It indeed is a great pleasure and honor for me to be invited to give a presentation to such a distinguished audience. Today, I would like to argue the strategy to enhance Asian Capacity in IT industries through enterprise-university cooperation. As most of us have experienced, the rapid advancement of science and technology, especially the revolution of information technology, have changed dramatically our way of thinking, learning, communicating, and working. To a certain extent, it has also changed what we produce and how to produce. IT has become one of the driving forces for economic growth. The capacity to innovate, accumulate, deploy, and utilize knowledge information, becomes very important in the new development process for a country or a company.

Indeed, the IT revolution has led to enormous changes of the world economy into to a knowledge-based system. The major sources of higher productivity and economic growth depend more and more upon the innovation of knowledge information, especially the better integration of the generation, processing, dissemination and application of knowledge information. Not only will the IT related industries become the largest industries, knowledge innovation and information technology will also stimulate economic growth through its application in other sectors. The traditional manufacture, energy, materials, agriculture, and services can only perform well with application of the high-tech based information and communication system. It becomes commonly recognized that the quality of the knowledge information and the efficiency of acquiring it will become the strategic factors in both competitiveness and productivity for a country or a company (Carnoy 1992). Furthermore, information technology has made the knowledge-based economy international by nature, in which capital, investment, production, management, markets, labor, information, and technology are organized across national boundaries. Globalization has become an irreversible and irresistible wave.

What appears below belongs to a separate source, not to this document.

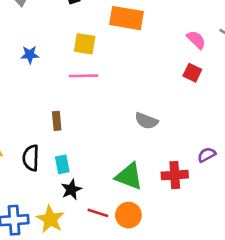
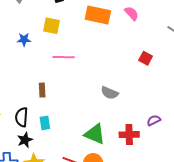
pink semicircle: (196, 40) -> (132, 13), moved
yellow square: (85, 44) -> (52, 26), moved
black star: (71, 190) -> (25, 140), moved

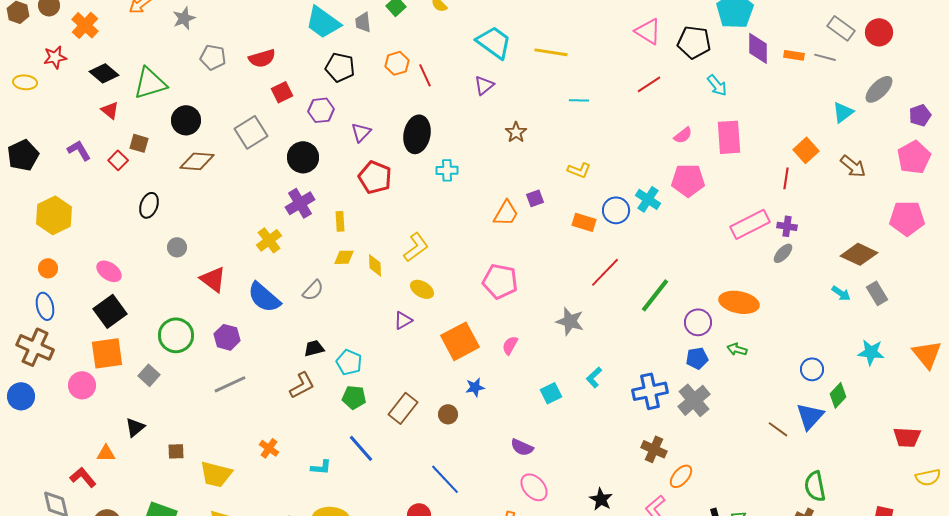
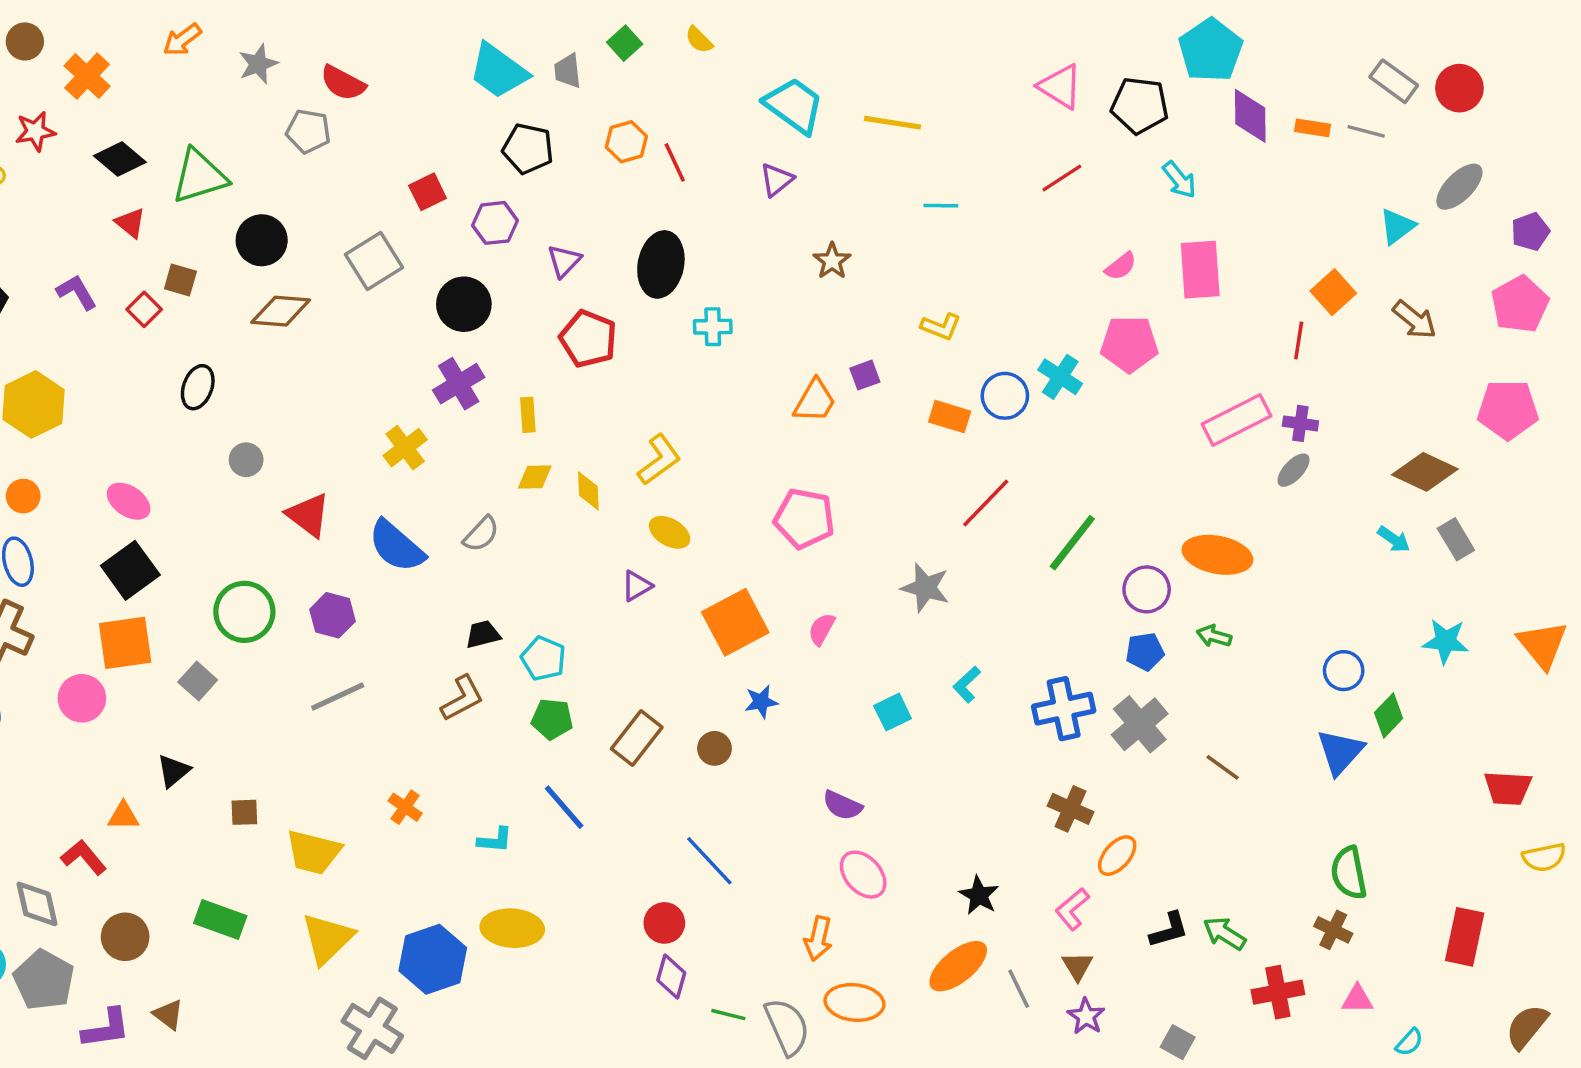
red semicircle: (262, 58) -> (343, 83), moved, turned 44
brown line: (778, 429) -> (1223, 767), moved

However, the capacity of IT industries varies dramatically among different regions, different countries, different industries and companies, because the key factor in this capacity development, that is, the innovation capacity, is so different from one country to another. And also, information technology is not equally available to all countries and companies, which thus are integrated into the IT related, knowledge-based new world economy at very different levels. While the development and application of IT has already become a norm in some IT- advanced countries, the variation of the availability and capability of IT results in serious digital divide. In general, Asia is left behind of North America and Europe in IT in terms of telecommunication access, computer penetration, and more critically, the number of internet hosts. For example, in October 1998, the per 1000 inhabitants internet hosts in North America was 69.74, while in Asia was only 0.87. North America was 80 times ahead of that of Asia. Two years later in October 2000, this divide was further widened. It was 168.68 in North America, while it was only 1.96 in Asia. North America was 86 times ahead of Asia. Even the most developed Asian country, Japan, also was left behind by North America. For Example, in July 2000, the internet host per 1000 inhabitants in the United States was almost 250, while that for Japan was only about 40. In terms of PC ownership per 100,000 inhabitants, China only has about 880, while the United States has about 50,000, 55 times ahead. In terms of absolute number, the US has 164 million computers, while China only has about 16 million in the year 2000.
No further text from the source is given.